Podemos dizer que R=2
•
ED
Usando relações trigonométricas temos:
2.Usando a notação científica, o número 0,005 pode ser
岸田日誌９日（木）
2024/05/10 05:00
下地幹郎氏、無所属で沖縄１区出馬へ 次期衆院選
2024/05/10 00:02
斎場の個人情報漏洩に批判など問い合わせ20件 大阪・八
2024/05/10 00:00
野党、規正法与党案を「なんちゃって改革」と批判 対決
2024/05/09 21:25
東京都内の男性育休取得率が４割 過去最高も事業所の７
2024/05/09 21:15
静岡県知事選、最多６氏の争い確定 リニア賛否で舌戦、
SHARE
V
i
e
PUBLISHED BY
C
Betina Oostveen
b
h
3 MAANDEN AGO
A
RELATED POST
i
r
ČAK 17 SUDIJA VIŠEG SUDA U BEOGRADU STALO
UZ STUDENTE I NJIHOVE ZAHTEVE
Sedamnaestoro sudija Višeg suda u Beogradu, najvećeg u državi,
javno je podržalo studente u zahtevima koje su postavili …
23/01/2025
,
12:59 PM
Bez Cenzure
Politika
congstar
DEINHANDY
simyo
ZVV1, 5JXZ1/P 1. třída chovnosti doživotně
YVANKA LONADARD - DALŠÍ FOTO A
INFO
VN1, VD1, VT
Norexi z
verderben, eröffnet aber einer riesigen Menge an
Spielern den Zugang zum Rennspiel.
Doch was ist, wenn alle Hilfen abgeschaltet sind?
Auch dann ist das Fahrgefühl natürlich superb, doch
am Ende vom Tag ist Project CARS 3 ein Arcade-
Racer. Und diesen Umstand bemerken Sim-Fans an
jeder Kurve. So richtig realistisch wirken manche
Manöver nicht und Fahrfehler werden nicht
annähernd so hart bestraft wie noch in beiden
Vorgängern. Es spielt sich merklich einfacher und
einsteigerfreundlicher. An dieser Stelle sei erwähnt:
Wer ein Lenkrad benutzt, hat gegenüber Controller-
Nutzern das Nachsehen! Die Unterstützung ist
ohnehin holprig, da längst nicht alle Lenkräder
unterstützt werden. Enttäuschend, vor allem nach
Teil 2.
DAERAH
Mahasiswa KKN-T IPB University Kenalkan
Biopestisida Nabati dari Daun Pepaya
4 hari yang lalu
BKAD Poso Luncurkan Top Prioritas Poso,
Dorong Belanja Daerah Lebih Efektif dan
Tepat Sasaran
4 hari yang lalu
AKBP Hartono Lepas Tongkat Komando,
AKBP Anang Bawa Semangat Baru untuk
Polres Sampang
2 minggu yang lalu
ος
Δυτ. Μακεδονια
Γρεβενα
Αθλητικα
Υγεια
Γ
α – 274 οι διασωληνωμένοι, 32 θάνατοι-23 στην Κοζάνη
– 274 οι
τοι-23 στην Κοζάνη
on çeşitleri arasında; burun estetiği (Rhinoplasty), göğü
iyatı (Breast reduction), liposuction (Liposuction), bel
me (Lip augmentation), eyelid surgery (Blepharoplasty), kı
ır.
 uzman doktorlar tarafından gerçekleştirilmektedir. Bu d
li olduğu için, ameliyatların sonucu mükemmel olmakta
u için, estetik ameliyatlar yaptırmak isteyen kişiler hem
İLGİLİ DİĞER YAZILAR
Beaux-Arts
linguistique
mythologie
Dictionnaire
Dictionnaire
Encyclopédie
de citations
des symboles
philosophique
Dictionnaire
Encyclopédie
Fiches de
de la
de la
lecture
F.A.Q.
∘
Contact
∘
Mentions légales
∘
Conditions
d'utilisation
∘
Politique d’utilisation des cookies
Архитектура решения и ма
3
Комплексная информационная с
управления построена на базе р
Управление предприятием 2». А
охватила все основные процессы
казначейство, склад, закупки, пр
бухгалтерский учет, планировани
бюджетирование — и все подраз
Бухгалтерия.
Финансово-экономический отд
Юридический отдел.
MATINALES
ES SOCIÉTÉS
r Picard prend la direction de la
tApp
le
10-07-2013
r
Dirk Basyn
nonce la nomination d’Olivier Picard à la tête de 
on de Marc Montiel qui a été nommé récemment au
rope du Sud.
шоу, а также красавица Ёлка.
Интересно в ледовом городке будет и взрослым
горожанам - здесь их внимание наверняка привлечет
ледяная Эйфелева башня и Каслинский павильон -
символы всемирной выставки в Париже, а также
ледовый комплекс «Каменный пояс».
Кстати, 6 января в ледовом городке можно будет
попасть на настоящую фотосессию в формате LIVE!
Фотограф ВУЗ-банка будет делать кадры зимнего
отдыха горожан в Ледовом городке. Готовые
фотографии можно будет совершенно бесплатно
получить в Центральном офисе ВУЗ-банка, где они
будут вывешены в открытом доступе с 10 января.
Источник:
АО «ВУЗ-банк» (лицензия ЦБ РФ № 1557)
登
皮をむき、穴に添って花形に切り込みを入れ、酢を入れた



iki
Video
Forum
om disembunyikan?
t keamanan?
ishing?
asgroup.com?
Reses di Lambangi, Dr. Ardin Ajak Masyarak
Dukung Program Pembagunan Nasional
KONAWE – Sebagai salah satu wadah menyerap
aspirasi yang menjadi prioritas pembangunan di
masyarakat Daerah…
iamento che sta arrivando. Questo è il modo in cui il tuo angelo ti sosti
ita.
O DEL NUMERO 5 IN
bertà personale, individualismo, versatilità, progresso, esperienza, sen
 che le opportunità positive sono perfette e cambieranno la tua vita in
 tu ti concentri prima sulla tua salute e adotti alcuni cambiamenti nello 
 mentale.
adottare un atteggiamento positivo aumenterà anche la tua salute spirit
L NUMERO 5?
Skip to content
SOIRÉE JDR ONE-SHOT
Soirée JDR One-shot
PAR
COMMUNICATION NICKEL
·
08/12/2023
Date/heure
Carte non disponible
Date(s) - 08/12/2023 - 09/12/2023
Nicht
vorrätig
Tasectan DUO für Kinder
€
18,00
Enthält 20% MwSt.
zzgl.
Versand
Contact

----

* **What you need to do**
Search the entries above for "στην". Return every line that has it.

* **Answer section**
α – 274 οι διασωληνωμένοι, 32 θάνατοι-23 στην Κοζάνη
τοι-23 στην Κοζάνη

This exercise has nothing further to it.